As a Generative AI Engineer, you are the architect of intelligence. You are a hands-on builder who lives and breathes the latest in foundation models, agentic systems, and advanced RAG pipelines. Your mission is to move beyond simple chatbot demos and create robust, production-grade GenAI systems that solve our most complex business challenges. You´re equally comfortable fine-tuning a Llama model on proprietary data, designing a multi-agent workflow, or serving a low-latency API endpoint to tens of thousands of users. You don’t just use AI; you build the engine that powers it.
What You´ll Do:
- Architect & Build Advanced GenAI Systems: Design and implement sophisticated RAG (Retrieval-Augmented Generation) pipelines from the ground up. You will own the full process, from chunking strategies and embedding models to vector databases and retrieval logic.
- Create Agentic Workflows: Build and orchestrate multi-agent systems (e.g., using frameworks like LangGraph) that can reason, plan, and execute complex, multi-step tasks to automate entire business processes.
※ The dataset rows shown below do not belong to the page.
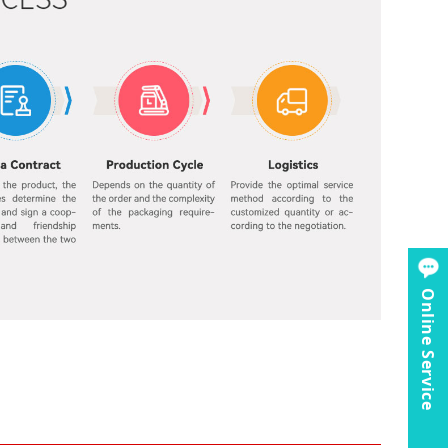
Online Service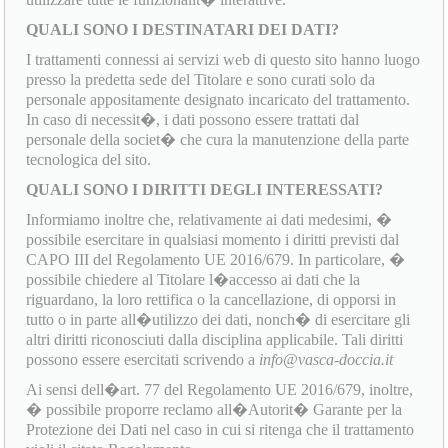
QUALI SONO I DESTINATARI DEI DATI?
I trattamenti connessi ai servizi web di questo sito hanno luogo
presso la predetta sede del Titolare e sono curati solo da
personale appositamente designato incaricato del trattamento.
In caso di necessit�, i dati possono essere trattati dal
personale della societ� che cura la manutenzione della parte
tecnologica del sito.
QUALI SONO I DIRITTI DEGLI INTERESSATI?
Informiamo inoltre che, relativamente ai dati medesimi, �
possibile esercitare in qualsiasi momento i diritti previsti dal
CAPO III del Regolamento UE 2016/679. In particolare, �
possibile chiedere al Titolare l�accesso ai dati che la
riguardano, la loro rettifica o la cancellazione, di opporsi in
tutto o in parte all�utilizzo dei dati, nonch� di esercitare gli
altri diritti riconosciuti dalla disciplina applicabile. Tali diritti
possono essere esercitati scrivendo a
info@vasca-doccia.it
Ai sensi dell�art. 77 del Regolamento UE 2016/679, inoltre,
� possibile proporre reclamo all�Autorit� Garante per la
Protezione dei Dati nel caso in cui si ritenga che il trattamento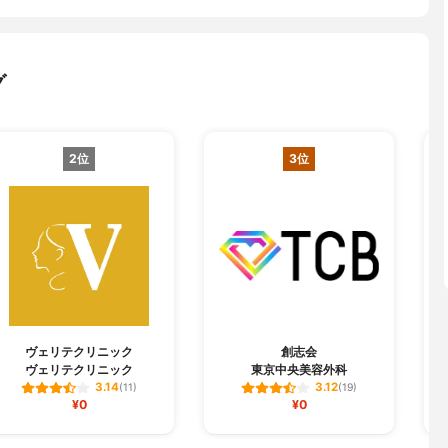
グ
2位
3位
ヴェリテクリニック
創志会
ヴェリテクリニック
東京中央美容外科
3.14
3.12
(11)
(19)
¥0
¥0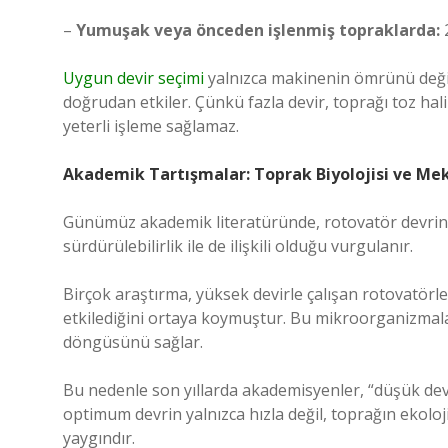
–
Yumuşak veya önceden işlenmiş topraklarda:
2
Uygun devir seçimi
yalnızca makinenin ömrünü değil,
doğrudan etkiler. Çünkü fazla devir, toprağı toz hal
yeterli işleme sağlamaz.
Akademik Tartışmalar: Toprak Biyolojisi ve Me
Günümüz akademik literatüründe, rotovatör devrinin 
sürdürülebilirlik ile de ilişkili olduğu vurgulanır.
Birçok araştırma, yüksek devirle çalışan rotovatör
etkilediğini ortaya koymuştur. Bu mikroorganizmala
döngüsünü sağlar.
Bu nedenle son yıllarda akademisyenler, “düşük devi
optimum devrin yalnızca hızla değil, toprağın ekoloj
yaygındır.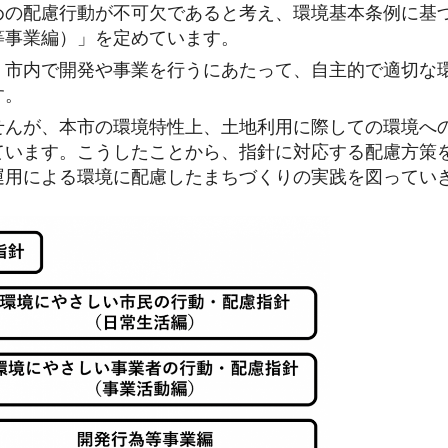
めの配慮行動が不可欠であると考え、環境基本条例に基
等事業編）」を定めています。
、市内で開発や事業を行うにあたって、自主的で適切な
す。
せんが、本市の環境特性上、土地利用に際しての環境へ
ています。こうしたことから、指針に対応する配慮方策
運用による環境に配慮したまちづくりの実践を図ってい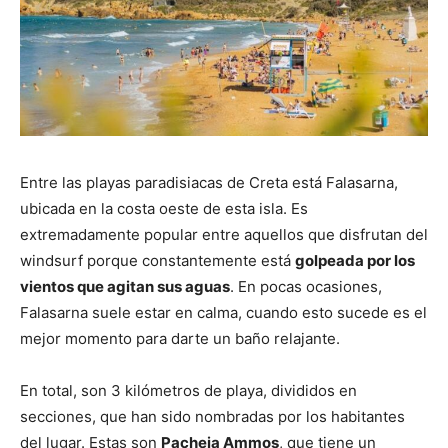
Entre las playas paradisiacas de Creta está Falasarna,
ubicada en la costa oeste de esta isla. Es
extremadamente popular entre aquellos que disfrutan del
windsurf porque constantemente está
golpeada por los
vientos que agitan sus aguas
. En pocas ocasiones,
Falasarna suele estar en calma, cuando esto sucede es el
mejor momento para darte un baño relajante.
En total, son 3 kilómetros de playa,
divididos
en
secciones, que han sido nombradas por los habitantes
del lugar. Estas son
Pacheia Ammos
, que tiene un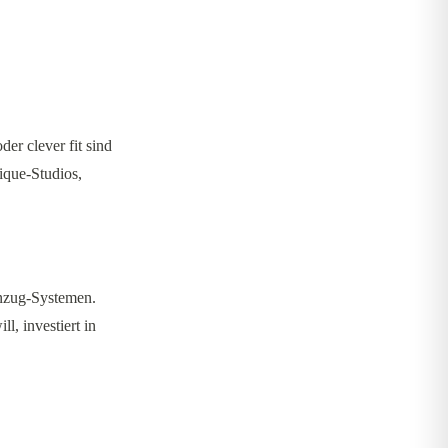
er clever fit sind
ique-Studios,
enzug-Systemen.
l, investiert in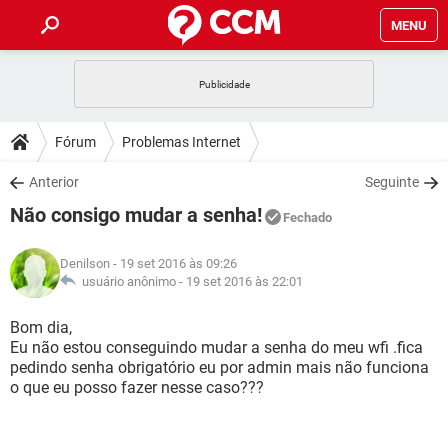
MENU
INÍCIO
JOGOS
WHATSAPP
DICAS
Fórum
Problemas Internet
CELULAR
FACEBOOK
JOGOS
WHATSAPP
DOWNLOADS
Anterior
Seguinte
OUTLOOK
EXCEL
CELULAR
FACEBOOK
Não consigo mudar a senha!
INSTAGRAM
JOGOS
GMAIL
WHATSAPP
Fechado
FÓRUM
OUTLOOK
EXCEL
GUIA DE COMPRAS
CELULAR
FACEBOOK
Denilson
- 19 set 2016 às 09:26
INSTAGRAM
JOGOS
GMAIL
WHATSAPP
GLOSSÁRIO
usuário anônimo -
19 set 2016 às 22:01
OUTLOOK
EXCEL
GUIA DE COMPRAS
CELULAR
FACEBOOK
INSTAGRAM
JOGOS
GMAIL
WHATSAPP
Bom dia,
OUTLOOK
EXCEL
Eu não estou conseguindo mudar a senha do meu wfi .fica
GUIA DE COMPRAS
CELULAR
FACEBOOK
pedindo senha obrigatório eu por admin mais não funciona
INSTAGRAM
GMAIL
o que eu posso fazer nesse caso???
OUTLOOK
EXCEL
GUIA DE COMPRAS
INSTAGRAM
GMAIL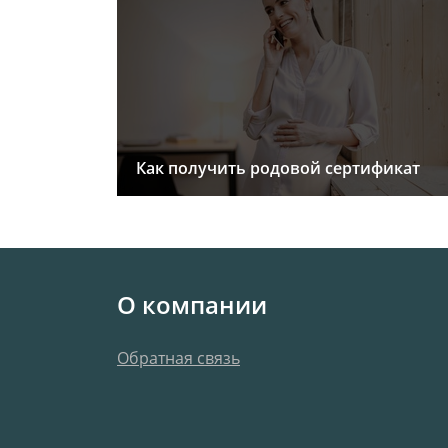
Как получить родовой сертификат
О компании
Обратная связь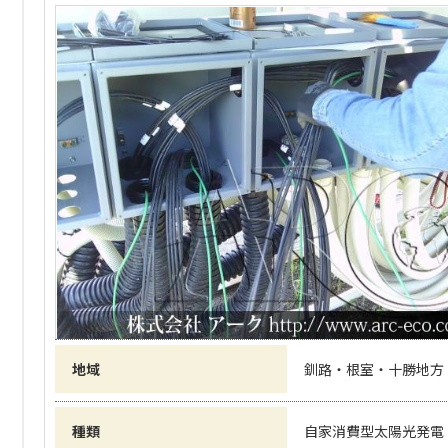
地域
釧路・根室・十勝地方
種類
自家消費型太陽光発電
- Fine-Tune & Optimize LLMs: Fine-tune open-source Large Language Models (e.g., Llama 3, Qwen, Mistral) on our unique, proprietary datasets to create highly specialized, cost-effective, and powerful models that give us a competitive edge.
- Develop Production-Grade AI Services: Engineer the backend for our AI products. You will transform complex GenAI logic into robust, scalable, and low-latency microservices and APIs using Python (FastAPI, etc.).
- End-to-End Ownership: You will be responsible for the entire GenAI lifecycle: from initial data processing and prototyping to rigorous testing, deployment, monitoring (e.g., hallucination tracking, token usage, latency), and continuous improvement in a true ´you build it, you run it´ culture.
What You´ll Bring:
- 3-5+ years of hands-on experience in a Software Engineering or ML Engineering role, with a strong, demonstrable focus on building production systems.
- Deep, practical experience with the Generative AI ecosystem. You must be able to talk in detail about projects where you´ve built and deployed complex RAG pipelines or fine-tuned LLMs.
- Expert-level proficiency in Python and its core ML ecosystem (e.g., PyTorch, Hugging Face Transformers, LangChain/LlamaIndex).
- Hands-on experience with vector databases (e.g., Pinecone, Weaviate, ChromaDB) and a deep understanding of embedding models and retrieval strategies.
- Solid software engineering fundamentals are non-negotiable: you live and breathe Docker, Git, CI/CD, and building clean, testable RESTful APIs.
- A pragmatic engineering mindset: you know the trade-offs between different models, when to use a commercial API vs. an open-source model, and how to balance performance with cost and security.
- You are obsessed with solving problems, not just using cool technology.
What We Offer:
- A True ´You Build It, You Run It´ Culture: You´ll have end-to-end ownership of your models, from the first line of code to production monitoring.
- A Dynamic Fintech Environment: Where a new challenge and a new idea are born every day.
- State-of-the-Art Tools: Access to the best-in-class tools and platforms (Jira, Confluence, Miro, Figma, ChatGPT, and the latest cloud services).
- Fast Decision-Making, Flat Organization: No unnecessary bureaucracy, your voice and ideas will be heard.
- A Team of A-Players: Work with and learn from highly skilled, supportive colleagues in a culture of professional debate.
- Continuous Growth: Full support for attending trainings, workshops, and conferences to stay at the cutting edge of AI.
- Competitive & Fair Compensation: We believe that great work deserves to be recognized and rewarded.